TASK REQUIREMENTS ▸
From the data below, repeat exactly the lines from the line with "Kosova nën alarmin e kuq" to the line with "vendosin një rrotull letre", both included.

ENTRIES SHOWN ▸
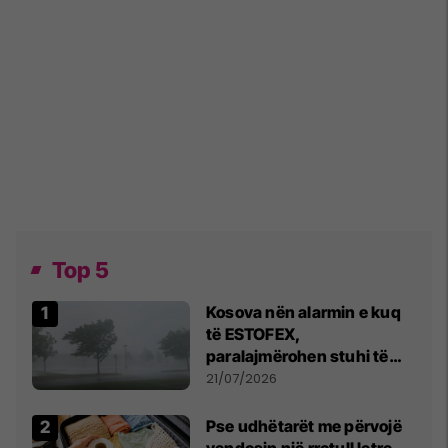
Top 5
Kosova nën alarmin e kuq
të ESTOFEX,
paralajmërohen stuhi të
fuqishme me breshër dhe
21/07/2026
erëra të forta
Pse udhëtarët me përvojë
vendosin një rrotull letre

==

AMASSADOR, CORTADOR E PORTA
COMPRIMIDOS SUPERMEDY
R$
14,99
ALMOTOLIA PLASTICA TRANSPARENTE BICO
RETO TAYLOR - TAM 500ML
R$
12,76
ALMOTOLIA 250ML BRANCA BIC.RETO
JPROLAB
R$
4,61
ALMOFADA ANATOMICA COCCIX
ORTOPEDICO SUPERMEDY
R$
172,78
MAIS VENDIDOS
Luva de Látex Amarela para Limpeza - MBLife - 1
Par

RESPONSE ▸
Kosova nën alarmin e kuq
të ESTOFEX,
paralajmërohen stuhi të
fuqishme me breshër dhe
21/07/2026
erëra të forta
Pse udhëtarët me përvojë
vendosin një rrotull letre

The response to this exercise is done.